**What is required**
Give the count of lines in the data that include the string "グロービス経営大学院学長", with no added remarks.

===== Dataset entries

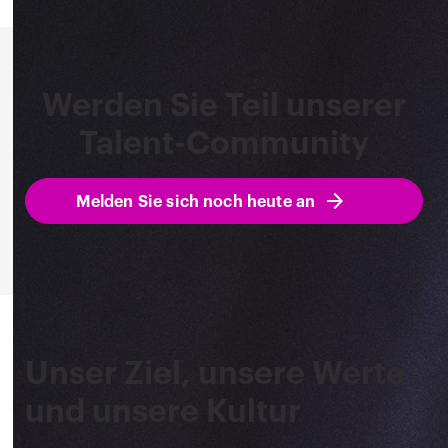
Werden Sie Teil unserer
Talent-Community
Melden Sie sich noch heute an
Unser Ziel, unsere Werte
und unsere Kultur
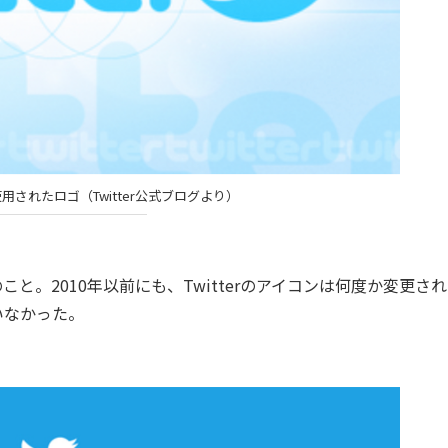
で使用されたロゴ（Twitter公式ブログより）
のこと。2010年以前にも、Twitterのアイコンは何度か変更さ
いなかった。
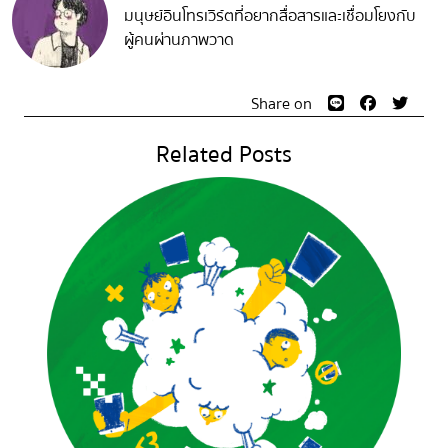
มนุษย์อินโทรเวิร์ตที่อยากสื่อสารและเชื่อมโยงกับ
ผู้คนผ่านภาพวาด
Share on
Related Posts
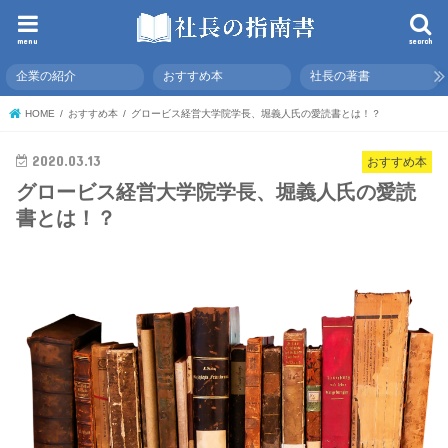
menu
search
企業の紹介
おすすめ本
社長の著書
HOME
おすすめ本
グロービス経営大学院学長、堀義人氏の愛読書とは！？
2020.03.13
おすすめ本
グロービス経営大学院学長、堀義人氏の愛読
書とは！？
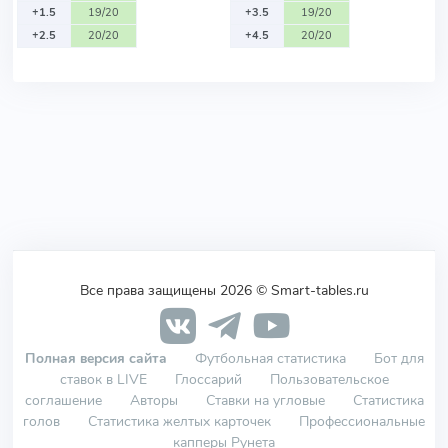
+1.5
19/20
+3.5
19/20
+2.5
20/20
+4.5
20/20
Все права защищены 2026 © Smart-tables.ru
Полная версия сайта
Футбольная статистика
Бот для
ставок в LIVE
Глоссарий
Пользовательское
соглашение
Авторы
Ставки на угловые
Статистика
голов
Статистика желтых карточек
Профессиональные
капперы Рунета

==========

**Answer to this exercise**
2